By the time I attended the San Antonio symposium the passage of time (and help) had allowed me to come to terms with my condition a bit more. I couldn’t believe the outpouring of support I was given. Such caring people shared their experiences and genuinely wanted to see me get better; Sandy who had successful DBS, Wendy, Barry, Cheryl, Marita and Pam who had successful SPD (Selective Denervation Operation), Britta, Karen and Emily who had successful experiences with Abby Brown and other methods, and others who were doing fine with botox.

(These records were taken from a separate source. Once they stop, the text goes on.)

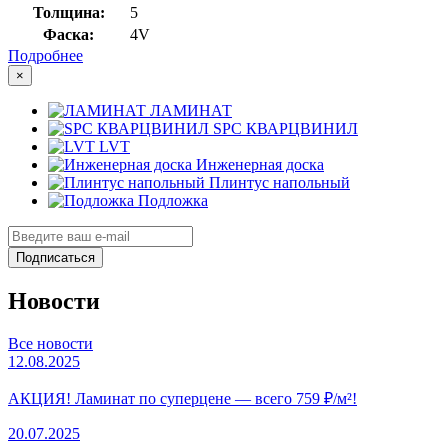
Толщина:
5
Фаска:
4V
Подробнее
×
ЛАМИНАТ
SPC КВАРЦВИНИЛ
LVT
Инженерная доска
Плинтус напольный
Подложка
Подписаться
Новости
Все новости
12.08.2025
АКЦИЯ! Ламинат по суперцене — всего 759 ₽/м²!
20.07.2025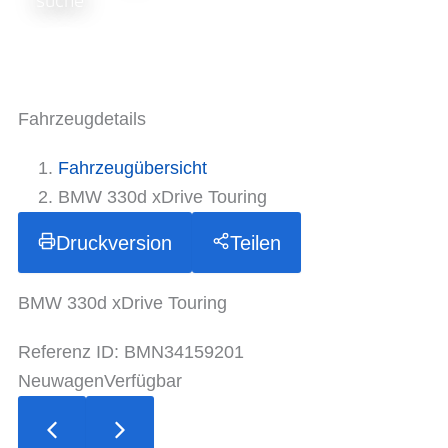
suche
Fahrzeugdetails
Fahrzeugübersicht
BMW 330d xDrive Touring
Druckversion
Teilen
BMW 330d xDrive Touring
Referenz ID: BMN34159201
Neuwagen
Verfügbar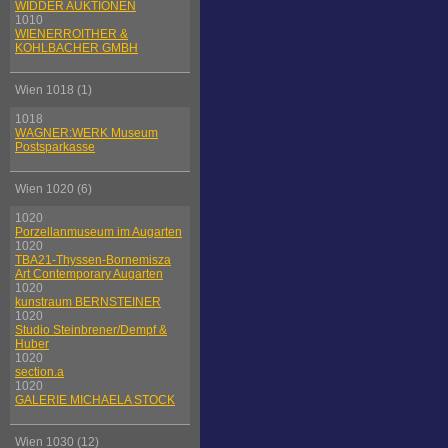
WIDDER AUKTIONEN
1010
WIENERROITHER &
KOHLBACHER GMBH
Wien 1018 (1)
1018
WAGNER:WERK Museum
Postsparkasse
Wien 1020 (6)
1020
Porzellanmuseum im Augarten
1020
TBA21-Thyssen-Bornemisza
Art Contemporary Augarten
1020
kunstraum BERNSTEINER
1020
Studio Steinbrener/Dempf &
Huber
1020
section.a
1020
GALERIE MICHAELA STOCK
Wien 1030 (12)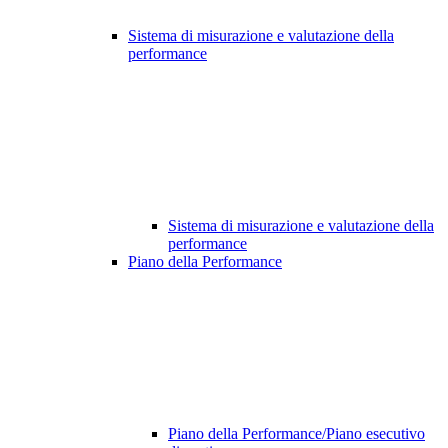
Sistema di misurazione e valutazione della
performance
Sistema di misurazione e valutazione della
performance
Piano della Performance
Piano della Performance/Piano esecutivo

I wondered why people who now felt better still went to the symposium. I chalked it up to,

  1. The symposium being so high class with awesome food
  2. Seeing a new part of the world
  3. Making new friends and catching up with old friends

But there are even better reasons,

  1. Something new IS learned every year
  2. Rather than fearing being surrounded by others with dystonia, having my suffering shoved in my face and being overwhelmed by feelings of hopelessness, I felt like a normal person. I thought the phrase “You Are Not Alone” sounded so cliché, but once at the symposium it felt true. The condition is not heard of by most, the medical community often misses its diagnosis, and what is more heart breaking is that family, friends and colleagues often don’t understand how it affects us psychologically, socially, let alone physically. At the conference I was understood and I didn’t realize how much I really needed that.
  3. Having a family member or friend attend the conference is helpful. It’s forgotten how much they are affected by our condition. Besides learning, they need to know they are not alone either.
  4. If the people who were feeling better (and not better) did not attend the symposium it would not be as beneficial. Having the opportunity to speak to individuals IN PERSON is invaluable. For example, previously I only skimmed articles about surgery. I dismissed the information as not for me. Seeing and talking to others who had successful surgery made it more tangible. Now I hope to have SPD with Dr. Arce. It helped to hear the professionals first hand, but talking to others with dystonia was the best part of the conference. So, thank you to everyone who keeps attending and sharing your stories.
  5. Lastly, I have a good directory of people I can contact if I need a shoulder to cry on, talk or share information. Perhaps creating a data base of peoples’ names, contact info and a short list of what has helped them would be beneficial.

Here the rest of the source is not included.